## Stored data entries
:::
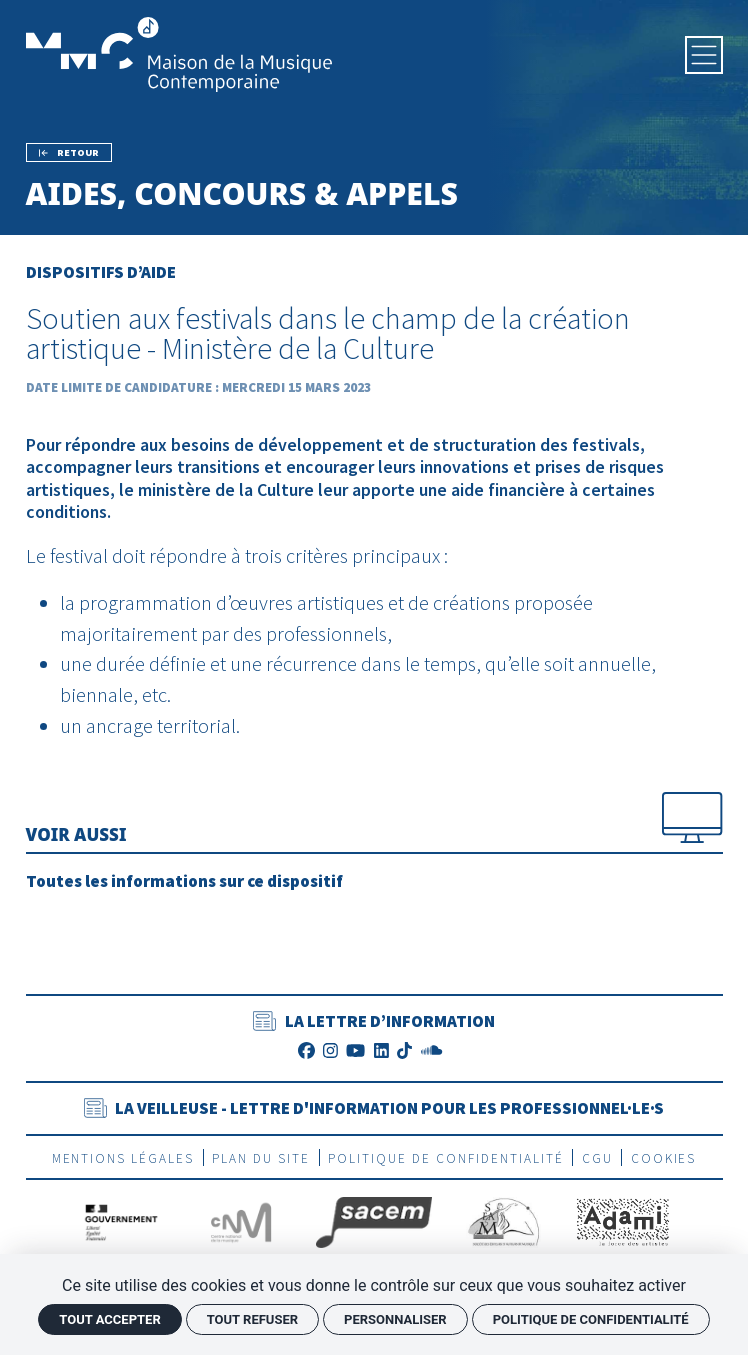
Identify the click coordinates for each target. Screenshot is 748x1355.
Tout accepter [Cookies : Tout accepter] (109, 1319)
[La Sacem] (373, 1221)
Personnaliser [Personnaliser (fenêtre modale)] (395, 1319)
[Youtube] (355, 1050)
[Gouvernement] (121, 1221)
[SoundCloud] (431, 1050)
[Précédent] (69, 152)
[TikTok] (404, 1050)
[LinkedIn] (381, 1050)
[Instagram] (330, 1050)
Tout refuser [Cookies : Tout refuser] (252, 1319)
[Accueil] (179, 53)
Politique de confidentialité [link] (591, 1319)
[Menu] (704, 55)
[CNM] (241, 1221)
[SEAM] (503, 1221)
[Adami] (622, 1221)
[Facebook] (306, 1050)
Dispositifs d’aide (101, 272)
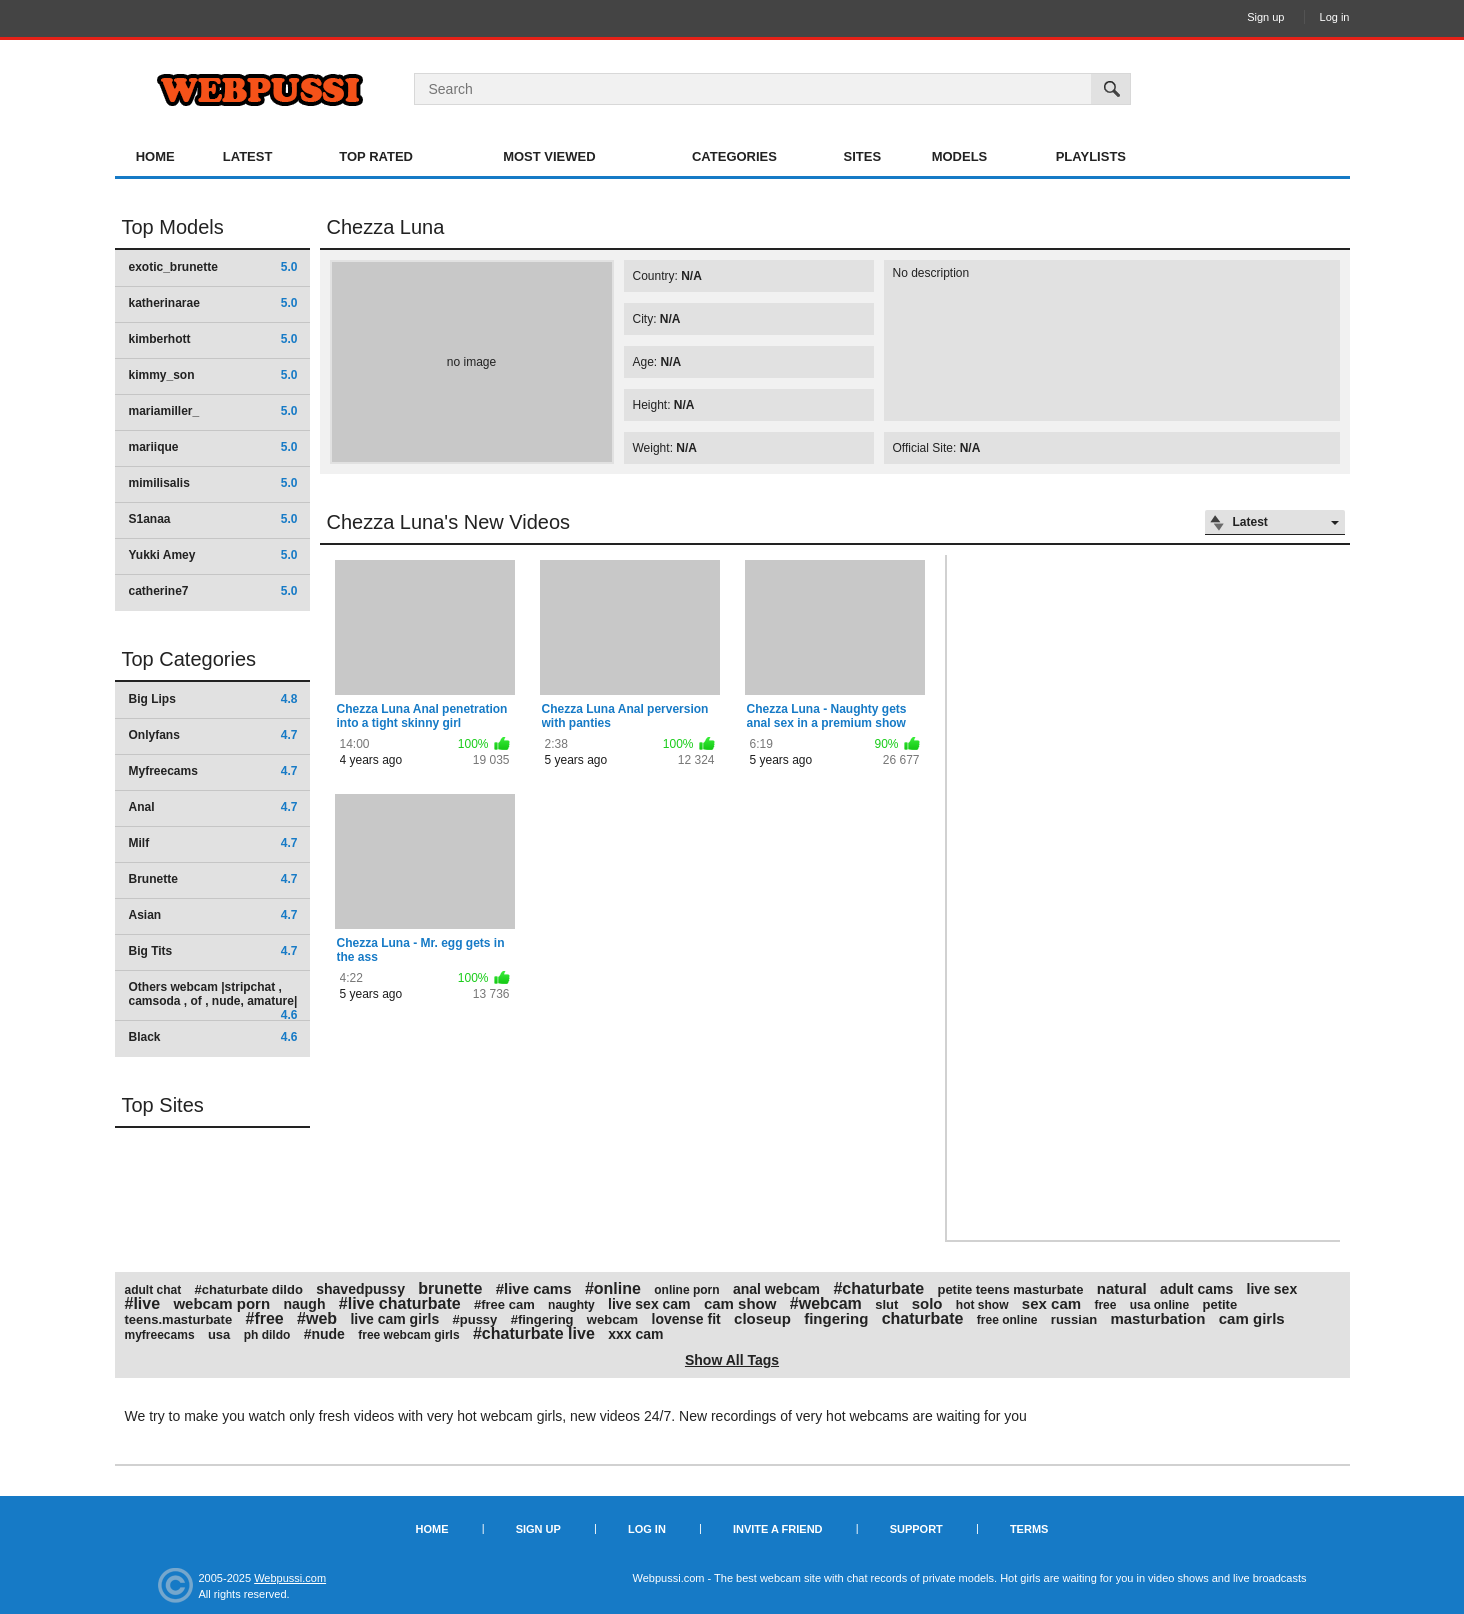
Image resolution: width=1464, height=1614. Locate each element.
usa (219, 1334)
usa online (1159, 1305)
:::
## WHAT IS REQUIRED
Retype the entries above exactly, but only from the line containing "Personnaliser [Personnaliser (fenêtre" through the line containing "[Facebook] (306, 1050)", both included.

## WORKED SOLUTION
Personnaliser [Personnaliser (fenêtre modale)] (395, 1319)
[Youtube] (355, 1050)
[Gouvernement] (121, 1221)
[SoundCloud] (431, 1050)
[Précédent] (69, 152)
[TikTok] (404, 1050)
[LinkedIn] (381, 1050)
[Instagram] (330, 1050)
Tout refuser [Cookies : Tout refuser] (252, 1319)
[Accueil] (179, 53)
Politique de confidentialité [link] (591, 1319)
[Menu] (704, 55)
[CNM] (241, 1221)
[SEAM] (503, 1221)
[Adami] (622, 1221)
[Facebook] (306, 1050)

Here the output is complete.